Occasionally, however, I want a sure thing. One of the wines that has served steadfastly in this role for me over the past seven vintages or so is the Les Hérétiques bottling from the Iché family at Chateau d'Oupia in Minervois. The Iché family has been one of the leading lights in the region, producing excellent wines from an area that has concentrated far too long on quantity over quality. The patriach of the Iché family passed away almost two years ago, but importer
Joe Dressner's remembrance of M. Iché provides a glimpse of the lives behind these wines.
Les Hérétiques is inexpensive -- shockingly so for the quality of the wine in the bottle. When I first started buying it, I believe it cost about $6 a bottle, and that was from a shop in New York City. Over the course of almost a decade, the wine's distribution has migrated to the Midwest, but the price has risen to the princely sum of $10.
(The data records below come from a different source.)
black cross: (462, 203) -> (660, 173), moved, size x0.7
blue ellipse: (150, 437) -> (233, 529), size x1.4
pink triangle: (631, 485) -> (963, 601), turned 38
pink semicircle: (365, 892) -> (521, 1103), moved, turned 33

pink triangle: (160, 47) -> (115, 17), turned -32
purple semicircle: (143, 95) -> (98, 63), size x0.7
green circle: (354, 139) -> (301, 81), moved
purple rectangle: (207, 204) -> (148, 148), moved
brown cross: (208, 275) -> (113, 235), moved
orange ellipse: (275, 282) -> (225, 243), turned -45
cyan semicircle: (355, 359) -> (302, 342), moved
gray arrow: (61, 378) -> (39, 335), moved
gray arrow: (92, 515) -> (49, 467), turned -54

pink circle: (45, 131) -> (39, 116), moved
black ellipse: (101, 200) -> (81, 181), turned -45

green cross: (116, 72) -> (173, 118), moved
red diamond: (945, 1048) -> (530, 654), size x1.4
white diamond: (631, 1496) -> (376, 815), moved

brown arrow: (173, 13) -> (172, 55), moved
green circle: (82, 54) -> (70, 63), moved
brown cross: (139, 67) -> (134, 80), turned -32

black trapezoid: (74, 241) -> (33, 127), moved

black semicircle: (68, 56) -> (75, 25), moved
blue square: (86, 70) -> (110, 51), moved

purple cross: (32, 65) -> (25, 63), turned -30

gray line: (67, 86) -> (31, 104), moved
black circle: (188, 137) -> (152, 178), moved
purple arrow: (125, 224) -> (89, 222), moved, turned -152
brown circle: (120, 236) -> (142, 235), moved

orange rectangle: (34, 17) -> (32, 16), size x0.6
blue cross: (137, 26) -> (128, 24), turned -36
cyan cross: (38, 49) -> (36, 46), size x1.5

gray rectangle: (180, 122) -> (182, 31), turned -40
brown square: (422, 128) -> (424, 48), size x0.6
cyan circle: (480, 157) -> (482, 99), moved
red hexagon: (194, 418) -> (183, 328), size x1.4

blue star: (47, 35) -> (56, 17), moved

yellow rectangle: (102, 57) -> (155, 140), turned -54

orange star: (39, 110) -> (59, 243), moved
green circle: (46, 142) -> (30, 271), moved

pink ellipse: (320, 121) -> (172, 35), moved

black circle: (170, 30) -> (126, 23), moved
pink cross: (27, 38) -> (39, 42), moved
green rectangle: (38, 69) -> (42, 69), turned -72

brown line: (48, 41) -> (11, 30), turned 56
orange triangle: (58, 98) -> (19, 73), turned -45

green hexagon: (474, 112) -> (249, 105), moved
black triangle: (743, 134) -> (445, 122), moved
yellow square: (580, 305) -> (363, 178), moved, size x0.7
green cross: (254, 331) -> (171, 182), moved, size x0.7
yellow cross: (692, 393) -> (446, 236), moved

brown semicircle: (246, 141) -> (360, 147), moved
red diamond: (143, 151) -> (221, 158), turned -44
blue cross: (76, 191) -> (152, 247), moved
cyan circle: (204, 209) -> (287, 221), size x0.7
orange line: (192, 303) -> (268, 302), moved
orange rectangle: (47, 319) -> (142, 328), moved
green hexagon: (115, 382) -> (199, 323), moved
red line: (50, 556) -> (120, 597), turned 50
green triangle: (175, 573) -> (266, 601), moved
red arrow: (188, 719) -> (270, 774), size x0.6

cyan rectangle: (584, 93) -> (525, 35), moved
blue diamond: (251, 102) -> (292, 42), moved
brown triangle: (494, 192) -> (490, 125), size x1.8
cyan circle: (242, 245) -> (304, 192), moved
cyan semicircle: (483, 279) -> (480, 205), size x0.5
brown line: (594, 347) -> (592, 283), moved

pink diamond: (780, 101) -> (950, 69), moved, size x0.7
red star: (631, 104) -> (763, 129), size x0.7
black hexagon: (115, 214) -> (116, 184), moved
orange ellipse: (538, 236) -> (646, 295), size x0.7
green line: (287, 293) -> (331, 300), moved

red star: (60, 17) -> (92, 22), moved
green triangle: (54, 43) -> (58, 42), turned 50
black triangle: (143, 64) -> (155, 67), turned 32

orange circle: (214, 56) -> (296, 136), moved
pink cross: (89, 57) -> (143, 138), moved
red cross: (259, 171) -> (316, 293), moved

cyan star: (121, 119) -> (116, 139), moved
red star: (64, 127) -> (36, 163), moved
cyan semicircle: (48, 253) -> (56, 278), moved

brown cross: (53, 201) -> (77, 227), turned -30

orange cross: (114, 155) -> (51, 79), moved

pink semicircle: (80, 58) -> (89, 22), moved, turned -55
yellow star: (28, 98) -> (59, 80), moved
Les Hérétiques is a Vin de Pays, technically a Vin de Pays de Hérault. French wine is organized largely on a geographic basis with the broadest category, Vin de Table, having the loosest production constraints. The restrictions grow as the geographic scope of the wine region decreases, with French law regulating everything from the grape varieties that can be used, to the yield from the vineyards, the manner of harvesting, and minimum levels of alcohol in the finished wine.
In practice, the legal restraints are so loose that quality-minded producers don't need to worry about meeting the requirements. The only one that is of real concern is the restriction on grape varieties: Producers who want to raise grape varieties that are not "traditional" in their region may find themselves stuck with the Vin de Table label as a result.